Auch, wenn es mit dem Tarifabschluss im Öffentlichen Dienst nach einem Ende der Streiks aussah: Vorbei sind sie noch nicht. Rund 40 Verkehrsbetriebe haben für Mittwoch, 26. April, einen neuen Warnstreik angekündigt. Gute Nachrichten gibt es jedoch für Nutzerinnen und Nutzer des öffentlichen Nahverkehrs in Augsburg: Wie die Stadtwerke (swa) mitteilten, ist die Verkehrssparte der swa nicht davon betroffen. Alle Busse und Straßenbahnen fahren am Mittwoch regulär nach Fahrplan.
Kein Nahverkehr-Streik am 26. April in Augsburg
Wie die Gewerkschaft Verdi am Dienstag mitteilte, sind Aktionen in Schleswig-Holstein, Niedersachsen, Nordrhein-Westfalen, Baden-Württemberg und Bayern geplant. Darüber, wie genau die Auswirkungen des Warnstreiks ausfallen werden, will Verdi noch vorab informieren.

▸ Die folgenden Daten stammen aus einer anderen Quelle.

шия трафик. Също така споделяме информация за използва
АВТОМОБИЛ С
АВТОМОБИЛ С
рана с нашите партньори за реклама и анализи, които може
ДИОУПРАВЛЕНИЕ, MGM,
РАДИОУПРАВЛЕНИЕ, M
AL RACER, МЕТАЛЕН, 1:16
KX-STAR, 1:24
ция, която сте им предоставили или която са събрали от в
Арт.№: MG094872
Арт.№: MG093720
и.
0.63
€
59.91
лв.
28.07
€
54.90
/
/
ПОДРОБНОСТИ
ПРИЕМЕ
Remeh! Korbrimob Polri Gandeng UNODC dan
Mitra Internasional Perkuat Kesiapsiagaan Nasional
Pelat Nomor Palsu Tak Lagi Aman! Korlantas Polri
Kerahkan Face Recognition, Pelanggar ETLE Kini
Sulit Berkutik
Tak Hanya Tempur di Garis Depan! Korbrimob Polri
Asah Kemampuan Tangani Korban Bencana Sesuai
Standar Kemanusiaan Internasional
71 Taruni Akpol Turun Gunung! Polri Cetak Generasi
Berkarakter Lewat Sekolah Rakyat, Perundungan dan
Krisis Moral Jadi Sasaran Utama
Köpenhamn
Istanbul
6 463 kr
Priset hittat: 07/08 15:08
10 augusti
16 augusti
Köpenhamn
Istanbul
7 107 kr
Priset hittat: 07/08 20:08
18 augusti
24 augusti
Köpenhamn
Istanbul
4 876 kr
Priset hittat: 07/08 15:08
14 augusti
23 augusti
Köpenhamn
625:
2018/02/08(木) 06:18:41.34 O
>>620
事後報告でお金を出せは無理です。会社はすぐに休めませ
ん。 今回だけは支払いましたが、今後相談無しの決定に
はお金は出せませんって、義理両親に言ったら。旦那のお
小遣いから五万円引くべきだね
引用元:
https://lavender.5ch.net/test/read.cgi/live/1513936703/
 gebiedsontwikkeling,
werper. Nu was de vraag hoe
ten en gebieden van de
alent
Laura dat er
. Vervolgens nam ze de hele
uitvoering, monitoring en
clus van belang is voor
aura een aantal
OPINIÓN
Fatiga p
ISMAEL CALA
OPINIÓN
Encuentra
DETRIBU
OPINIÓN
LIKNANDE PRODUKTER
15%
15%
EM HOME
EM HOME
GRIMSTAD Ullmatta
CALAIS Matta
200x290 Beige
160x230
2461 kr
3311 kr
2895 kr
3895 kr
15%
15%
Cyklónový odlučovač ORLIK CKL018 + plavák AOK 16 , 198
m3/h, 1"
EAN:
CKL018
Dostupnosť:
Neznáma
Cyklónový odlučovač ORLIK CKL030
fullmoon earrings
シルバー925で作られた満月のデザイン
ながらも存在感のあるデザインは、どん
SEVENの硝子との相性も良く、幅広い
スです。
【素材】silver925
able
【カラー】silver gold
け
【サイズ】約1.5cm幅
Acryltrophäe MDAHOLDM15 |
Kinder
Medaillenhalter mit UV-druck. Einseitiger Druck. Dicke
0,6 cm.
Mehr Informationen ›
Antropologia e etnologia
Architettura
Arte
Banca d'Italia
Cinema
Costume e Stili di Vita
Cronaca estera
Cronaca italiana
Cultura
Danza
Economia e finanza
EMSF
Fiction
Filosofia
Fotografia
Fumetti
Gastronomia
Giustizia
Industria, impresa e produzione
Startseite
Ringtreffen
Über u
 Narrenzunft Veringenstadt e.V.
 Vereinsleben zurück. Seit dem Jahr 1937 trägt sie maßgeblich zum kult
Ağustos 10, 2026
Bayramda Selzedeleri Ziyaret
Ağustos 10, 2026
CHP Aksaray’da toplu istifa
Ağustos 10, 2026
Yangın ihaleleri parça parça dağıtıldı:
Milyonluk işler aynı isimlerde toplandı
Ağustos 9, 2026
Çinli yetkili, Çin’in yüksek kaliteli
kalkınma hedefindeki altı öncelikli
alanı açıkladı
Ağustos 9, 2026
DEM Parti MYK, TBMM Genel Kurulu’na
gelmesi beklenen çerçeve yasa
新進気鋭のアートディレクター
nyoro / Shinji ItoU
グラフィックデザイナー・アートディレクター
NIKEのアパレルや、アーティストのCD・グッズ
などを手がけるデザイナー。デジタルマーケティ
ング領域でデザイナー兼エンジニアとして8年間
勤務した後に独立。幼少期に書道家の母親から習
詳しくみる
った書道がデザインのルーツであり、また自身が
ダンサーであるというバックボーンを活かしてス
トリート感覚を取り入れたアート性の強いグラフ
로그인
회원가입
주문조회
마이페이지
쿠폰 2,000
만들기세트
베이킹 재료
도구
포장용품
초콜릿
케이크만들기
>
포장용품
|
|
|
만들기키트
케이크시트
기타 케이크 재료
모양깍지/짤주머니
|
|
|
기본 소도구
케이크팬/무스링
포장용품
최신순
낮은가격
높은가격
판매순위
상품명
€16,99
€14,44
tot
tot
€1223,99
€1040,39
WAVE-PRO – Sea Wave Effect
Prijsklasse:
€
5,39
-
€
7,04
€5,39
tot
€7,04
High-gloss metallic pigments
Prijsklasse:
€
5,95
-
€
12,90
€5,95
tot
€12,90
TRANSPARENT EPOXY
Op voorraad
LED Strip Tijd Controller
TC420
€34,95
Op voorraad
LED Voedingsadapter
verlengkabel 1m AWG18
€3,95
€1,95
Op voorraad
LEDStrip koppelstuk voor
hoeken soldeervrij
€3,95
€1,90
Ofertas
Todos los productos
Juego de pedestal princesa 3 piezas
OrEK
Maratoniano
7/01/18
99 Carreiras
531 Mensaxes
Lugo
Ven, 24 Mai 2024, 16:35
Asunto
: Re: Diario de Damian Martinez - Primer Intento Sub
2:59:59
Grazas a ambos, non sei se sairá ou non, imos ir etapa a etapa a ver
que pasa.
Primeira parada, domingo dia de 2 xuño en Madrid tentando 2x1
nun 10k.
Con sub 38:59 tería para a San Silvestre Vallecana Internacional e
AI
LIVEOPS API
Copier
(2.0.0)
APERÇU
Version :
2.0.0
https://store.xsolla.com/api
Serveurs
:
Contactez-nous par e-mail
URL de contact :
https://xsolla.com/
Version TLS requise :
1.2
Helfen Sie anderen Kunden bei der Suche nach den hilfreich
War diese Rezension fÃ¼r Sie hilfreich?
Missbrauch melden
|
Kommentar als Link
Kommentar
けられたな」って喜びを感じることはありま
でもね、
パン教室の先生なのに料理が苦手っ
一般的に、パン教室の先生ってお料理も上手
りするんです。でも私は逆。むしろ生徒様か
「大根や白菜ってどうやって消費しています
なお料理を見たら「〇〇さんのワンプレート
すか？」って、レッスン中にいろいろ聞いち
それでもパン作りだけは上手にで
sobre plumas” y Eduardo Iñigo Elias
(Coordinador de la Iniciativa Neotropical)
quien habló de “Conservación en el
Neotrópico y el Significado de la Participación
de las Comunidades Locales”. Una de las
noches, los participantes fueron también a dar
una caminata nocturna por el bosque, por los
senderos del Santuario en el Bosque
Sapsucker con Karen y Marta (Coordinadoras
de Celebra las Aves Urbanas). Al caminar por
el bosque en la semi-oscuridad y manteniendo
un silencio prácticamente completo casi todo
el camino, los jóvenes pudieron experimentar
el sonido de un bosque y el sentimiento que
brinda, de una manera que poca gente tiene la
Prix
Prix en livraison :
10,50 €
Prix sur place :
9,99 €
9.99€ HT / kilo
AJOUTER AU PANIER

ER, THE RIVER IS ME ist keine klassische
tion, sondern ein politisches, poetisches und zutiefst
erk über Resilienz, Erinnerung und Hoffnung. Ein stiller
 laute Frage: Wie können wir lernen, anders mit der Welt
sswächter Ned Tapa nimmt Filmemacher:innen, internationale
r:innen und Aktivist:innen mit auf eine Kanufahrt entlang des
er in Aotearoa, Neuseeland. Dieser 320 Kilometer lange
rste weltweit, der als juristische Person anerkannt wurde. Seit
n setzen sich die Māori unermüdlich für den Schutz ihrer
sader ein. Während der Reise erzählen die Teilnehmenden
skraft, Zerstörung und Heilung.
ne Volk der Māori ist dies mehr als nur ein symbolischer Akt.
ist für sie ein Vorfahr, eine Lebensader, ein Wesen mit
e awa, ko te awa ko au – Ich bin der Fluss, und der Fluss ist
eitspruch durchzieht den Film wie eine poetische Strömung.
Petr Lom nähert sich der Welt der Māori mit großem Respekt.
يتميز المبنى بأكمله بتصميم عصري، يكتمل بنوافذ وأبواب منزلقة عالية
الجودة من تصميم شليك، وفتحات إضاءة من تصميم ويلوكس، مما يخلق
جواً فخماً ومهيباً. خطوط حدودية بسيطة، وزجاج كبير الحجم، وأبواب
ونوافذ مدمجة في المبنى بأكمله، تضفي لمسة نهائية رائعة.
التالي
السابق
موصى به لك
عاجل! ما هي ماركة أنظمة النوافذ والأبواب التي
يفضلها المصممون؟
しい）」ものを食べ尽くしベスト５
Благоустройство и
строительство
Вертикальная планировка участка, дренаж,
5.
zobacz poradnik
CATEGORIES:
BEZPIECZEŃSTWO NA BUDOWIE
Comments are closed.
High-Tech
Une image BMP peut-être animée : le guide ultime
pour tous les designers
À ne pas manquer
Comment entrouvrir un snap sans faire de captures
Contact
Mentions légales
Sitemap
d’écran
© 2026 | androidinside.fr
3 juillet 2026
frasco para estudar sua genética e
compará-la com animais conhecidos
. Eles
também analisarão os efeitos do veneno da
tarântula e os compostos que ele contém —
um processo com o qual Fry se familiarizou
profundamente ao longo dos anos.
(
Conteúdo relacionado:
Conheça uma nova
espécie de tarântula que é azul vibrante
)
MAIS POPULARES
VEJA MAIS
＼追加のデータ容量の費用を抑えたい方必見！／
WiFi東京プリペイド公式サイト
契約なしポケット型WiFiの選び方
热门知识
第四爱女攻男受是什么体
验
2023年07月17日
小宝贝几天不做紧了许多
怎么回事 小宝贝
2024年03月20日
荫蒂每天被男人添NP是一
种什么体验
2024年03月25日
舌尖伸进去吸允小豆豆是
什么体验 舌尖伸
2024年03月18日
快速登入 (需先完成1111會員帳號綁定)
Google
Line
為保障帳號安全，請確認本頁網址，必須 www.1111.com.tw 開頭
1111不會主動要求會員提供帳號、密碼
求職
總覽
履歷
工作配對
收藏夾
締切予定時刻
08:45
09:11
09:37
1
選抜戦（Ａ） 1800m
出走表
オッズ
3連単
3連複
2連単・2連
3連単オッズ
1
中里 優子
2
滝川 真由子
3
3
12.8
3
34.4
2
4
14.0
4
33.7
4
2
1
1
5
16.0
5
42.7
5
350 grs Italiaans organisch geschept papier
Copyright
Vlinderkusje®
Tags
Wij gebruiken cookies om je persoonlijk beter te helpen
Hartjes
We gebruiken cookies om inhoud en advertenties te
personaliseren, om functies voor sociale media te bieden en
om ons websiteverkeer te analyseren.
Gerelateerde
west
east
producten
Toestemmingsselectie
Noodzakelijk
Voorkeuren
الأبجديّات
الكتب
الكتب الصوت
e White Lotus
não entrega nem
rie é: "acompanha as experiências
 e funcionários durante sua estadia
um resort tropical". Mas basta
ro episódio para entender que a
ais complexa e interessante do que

In Bayern ist nur Aschaffenburg von der Arbeitsniederlegung im Nahverkehr betroffen. Die Kahlgrund-Verkehrs-Gesellschaft (KVG) wird dort bestreikt. Laut der Gewerkschaft kann es deshalb am Mittwoch im Landkreis Aschaffenburg und zu Beeinträchtigungen kommen.
Nur ein Landkreis ist in Bayern vom ÖPNV-Streik am Mittwoch betroffen
Rund 5000 Beschäftige des öffentlichen Nah- oder Güterverkehrs wollen morgen die Arbeit niederlegen. Verdi fordert rund 550 Euro mehr Lohn pro Monat bei einer Laufzeit von zwölf Monaten und bessere Arbeitsbedingungen, um dem Personalmangel entgegenzuwirken. Auch die Auszubildenenvergütung soll um 250 Euro monatlich angehoben werden.
Die 40 Betriebe, die am Mittwoch streiken, werden nicht vom Tarifvertrag des Öffentlichen Dienstes abgedeckt. Bei diesem Tarifstreit kam es vergangenes Wochenende zu einer Einigung. Die rund 2,5 Millionen Beschäftigen im Öffentlichen Dienst erhalten nun unter anderem stufenweise Sonderzahlungen in Höhe von insgesamt 3000 Euro. Für die Beschäftigten, die am Mittwoch ihre Arbeit niederlegen, gilt der Eisenbahn-Tarifvertrag (ETV). Über ihren Tarif verhandelt die Gewerkschaft Verdi zur Zeit mit dem Arbeitgeberverband Deutsche Eisenbahnen e.V. (AGVDE).